You’ve probably heard the saying that getting a job is a full-time job in itself, and it is…for those job seekers who send résumés and cover letters blindly for every position on Indeed or Monster that’s even remotely applicable to their skills. It’s not uncommon for job hunters who take that approach to have 40-hour workweeks sending out 50 resumes a week, often with little to show for it. If that’s an ineffective way to find a job, and it is, then what’s the quickest way to find a job? Let’s explore the options:
Online Job Listings: Whether it’s Indeed, Monster, CareerBuilder, Idealist, or Craigslist, sending your résumé and cover letter to positions listed on these websites is, for most job applicants, an ineffective waste of time. Unless your résumé, cover letter, experience, and skills far exceed the other likely candidates for the position, you’re almost guaranteed to spend a lot of time with this approach with few tangible results to show for it.
Temp Agencies: Depending on your experience, skill set, and local market, it could be difficult to get an interview at a temp agency. If you do secure an interview, many positions offered will likely be short-term, and there can be long delays before interviews and placements. Again, unless you are way ahead of the curve, this will probably be an ineffective approach for most job applicants looking to find an easy method to get a job.
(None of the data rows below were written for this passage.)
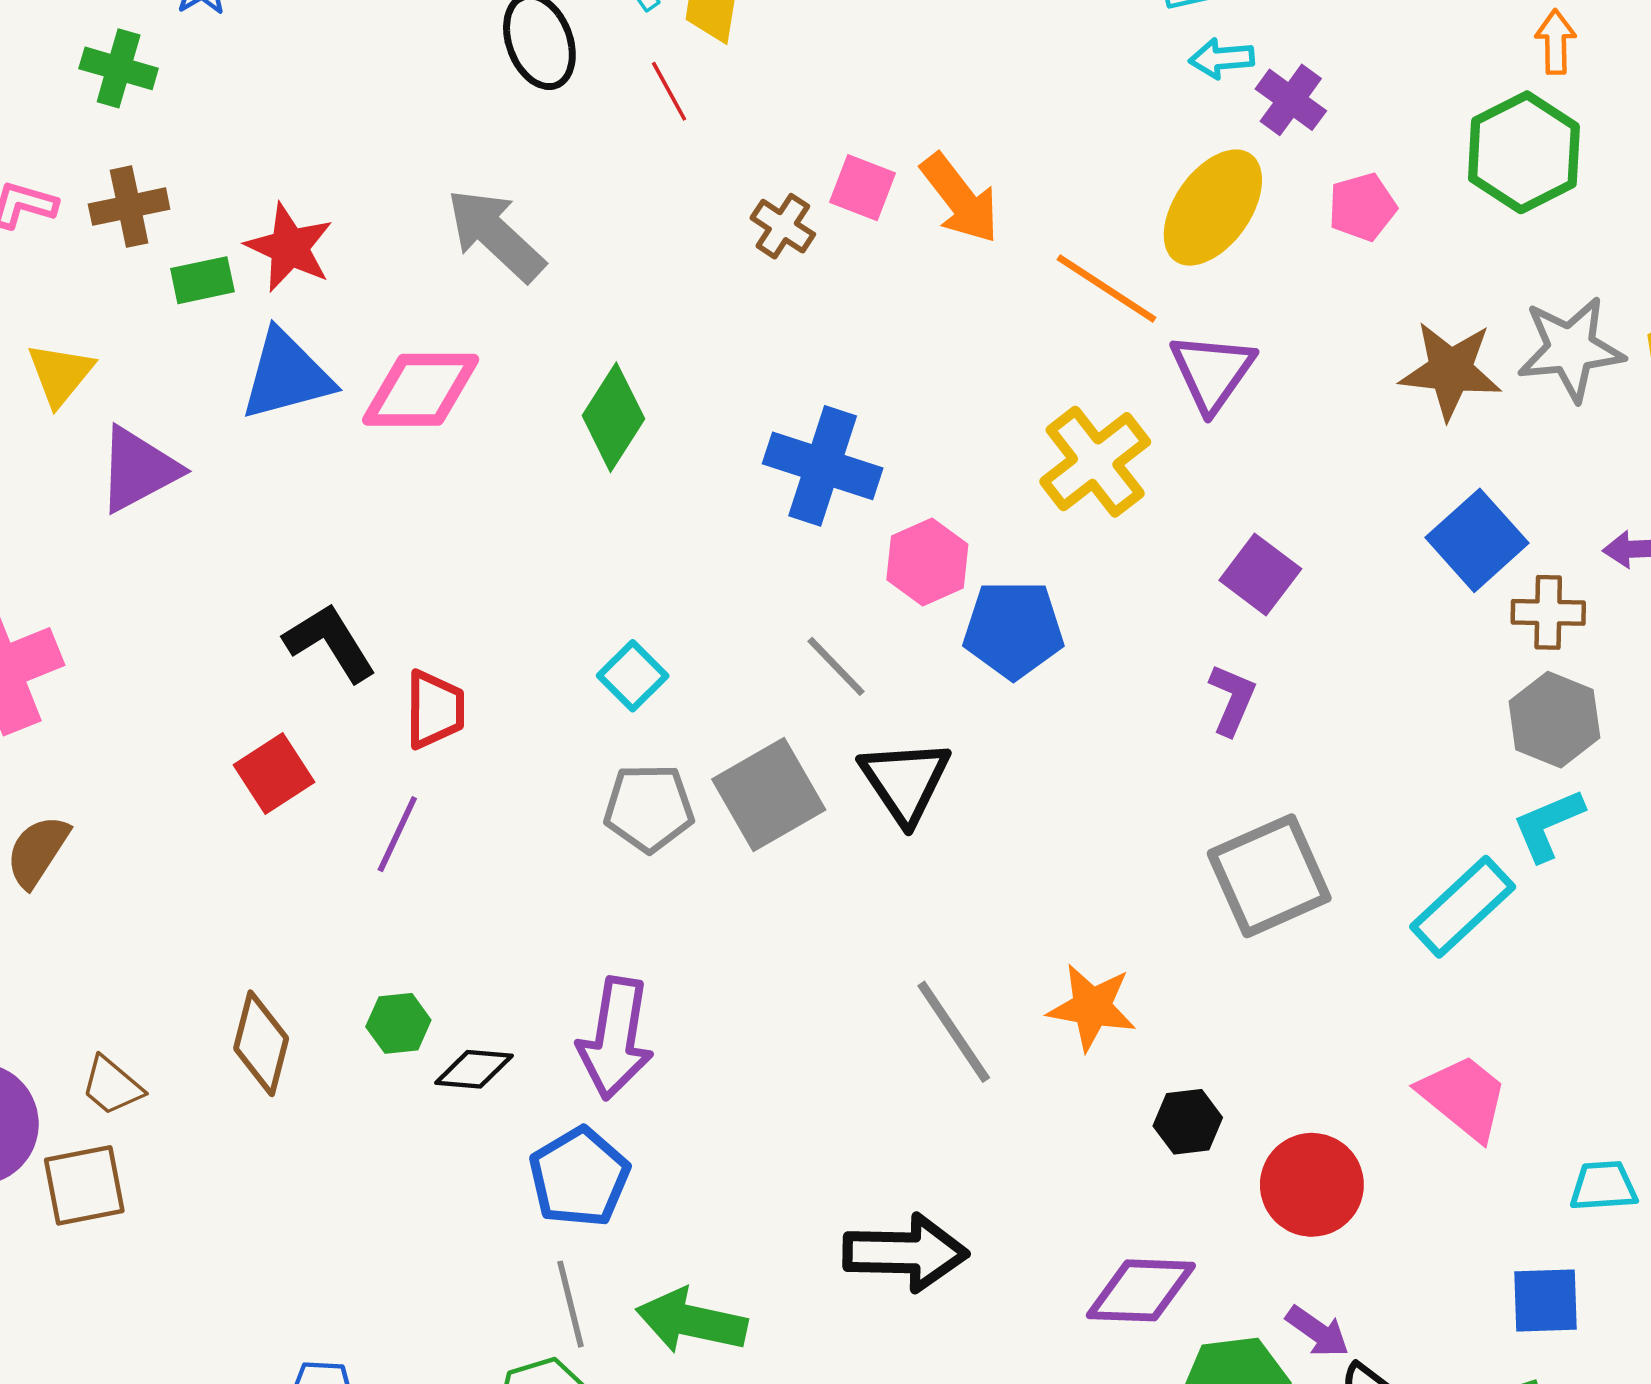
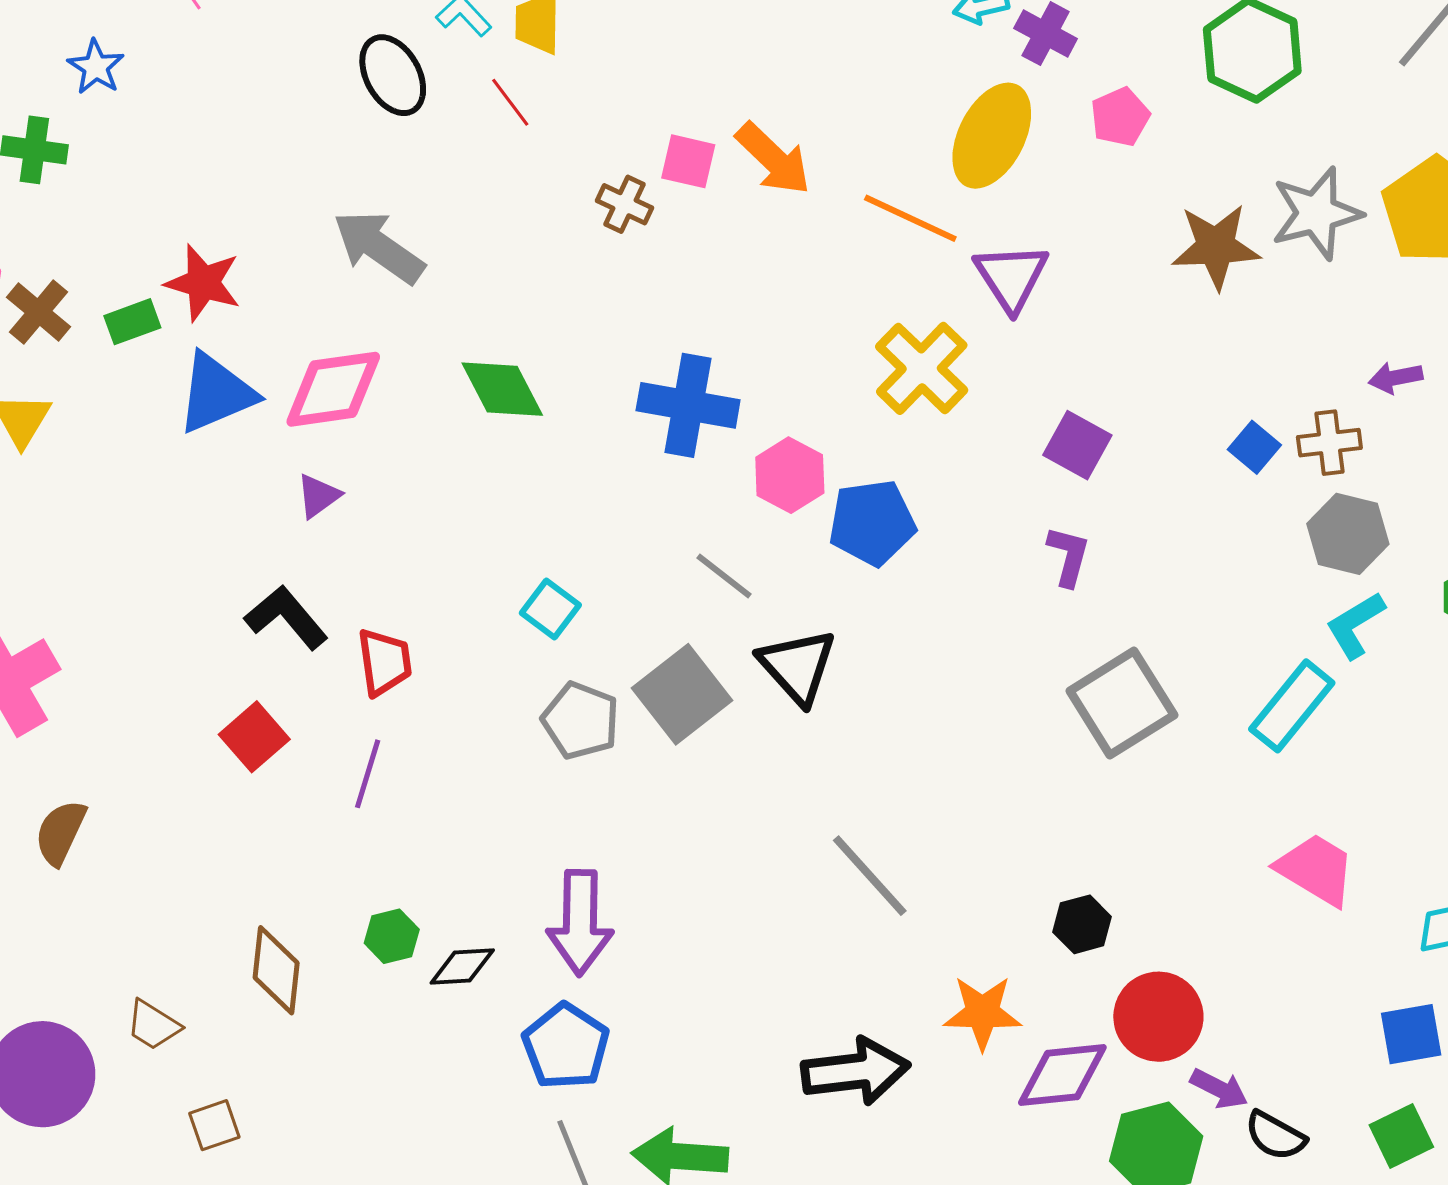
brown cross: (129, 207) -> (39, 312), moved, turned -30
green diamond: (613, 417) -> (502, 389), turned -52
purple triangle: (138, 469) -> (318, 496), moved, size x0.6
blue square: (1477, 540) -> (1254, 447), moved, size x0.6
gray pentagon: (649, 808) -> (581, 721), turned 30
orange star: (1092, 1007) -> (982, 1013), moved
brown square: (84, 1185) -> (214, 1125), moved, size x0.7
red circle: (1312, 1185) -> (1158, 1017), moved

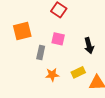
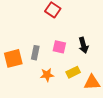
orange square: (22, 31) -> (13, 58), moved
pink square: (58, 39) -> (59, 47), moved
Contacting Companies Directly: If there are certain companies that a job hunter might want to work for, contacting appropriate parties at those companies can be an effective method to secure interviews and new positions. Even if there’s not a current opening that fits your skills and experience at the company you want to work for, taking the initiative to contact them directly and express your interest in working for them will help you stand out of the pack and open yourself up to possibilities down the line.
Connecting With People in Your Industry: LinkedIn is an amazing tool to find people in your line of employment and solidify professional relationships with them. Make sure not to ask people you contact for jobs directly in your opening messages. If possible, provide your new contacts with something of value in exchange for their time, such as volunteering to help them in some capacity. Through developing strong relationships with other professionals, and having a mindset of what you can give them, rather than what you can get from them, you’ll begin to be perceived as a perfect fit for many openings that arise.
Your Existing Network: Who better to help you land a job quickly than your existing network? The contacts you’ve made in your life, be they friends, family, colleagues, former employers, classmates, teammates, fraternity brothers, sorority sisters, or others you’ve formed ties with, are already there. Of course, the same rule applies – make sure that you have a giving mindset and don’t treat your contacts as a resource only of use to help you find a job.
If you want to save time and make it easy to find a job, it all comes down to face-to-face contact. Whether through contacting companies directly, making new contacts, or looking to your existing network, the smart way to find a great job comes down to the personal touch. Be a standup, bold, giving professional and leave the job boards behind!